Exercise:
What lines in the entries hold the string "MAKANAI"? List them.

═══ Given data

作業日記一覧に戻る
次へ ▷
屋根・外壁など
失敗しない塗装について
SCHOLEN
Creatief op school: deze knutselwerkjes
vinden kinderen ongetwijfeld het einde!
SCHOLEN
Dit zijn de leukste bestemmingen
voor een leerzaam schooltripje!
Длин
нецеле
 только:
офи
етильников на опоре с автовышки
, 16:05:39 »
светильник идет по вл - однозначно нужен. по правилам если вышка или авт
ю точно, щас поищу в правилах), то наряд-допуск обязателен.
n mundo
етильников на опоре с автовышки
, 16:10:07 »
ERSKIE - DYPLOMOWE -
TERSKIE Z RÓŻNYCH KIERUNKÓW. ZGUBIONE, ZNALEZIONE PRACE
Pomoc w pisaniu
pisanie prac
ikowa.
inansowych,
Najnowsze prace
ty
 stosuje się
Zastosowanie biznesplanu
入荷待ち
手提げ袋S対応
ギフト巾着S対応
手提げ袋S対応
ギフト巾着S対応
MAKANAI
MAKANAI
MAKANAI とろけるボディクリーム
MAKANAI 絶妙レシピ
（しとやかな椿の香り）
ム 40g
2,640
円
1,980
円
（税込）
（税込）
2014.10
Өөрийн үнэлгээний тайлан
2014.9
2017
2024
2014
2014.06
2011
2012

══════
═══ Given data

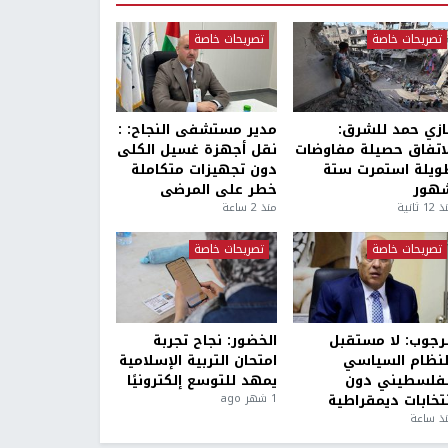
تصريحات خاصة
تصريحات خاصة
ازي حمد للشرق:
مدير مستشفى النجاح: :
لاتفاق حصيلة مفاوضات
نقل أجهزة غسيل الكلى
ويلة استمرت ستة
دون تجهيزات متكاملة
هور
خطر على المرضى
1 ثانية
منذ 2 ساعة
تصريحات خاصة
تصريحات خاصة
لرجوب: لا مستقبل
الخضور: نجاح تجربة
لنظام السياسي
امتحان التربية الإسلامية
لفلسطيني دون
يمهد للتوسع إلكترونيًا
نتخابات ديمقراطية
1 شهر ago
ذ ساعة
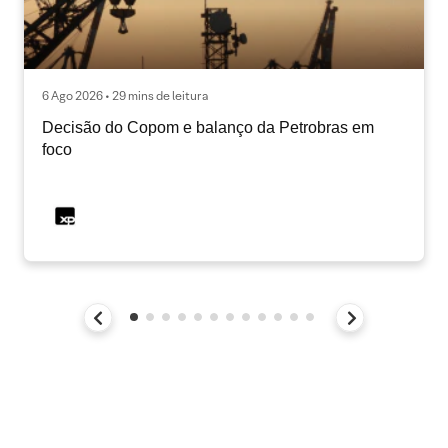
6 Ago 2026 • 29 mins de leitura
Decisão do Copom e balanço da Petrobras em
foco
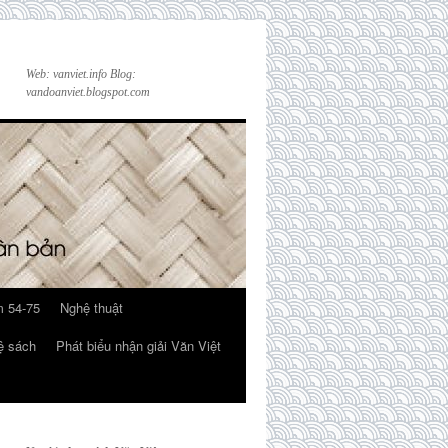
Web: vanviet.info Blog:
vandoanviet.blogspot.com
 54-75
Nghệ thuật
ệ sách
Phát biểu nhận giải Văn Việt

══════

Answer space:
MAKANAI
MAKANAI
MAKANAI とろけるボディクリーム
MAKANAI 絶妙レシピ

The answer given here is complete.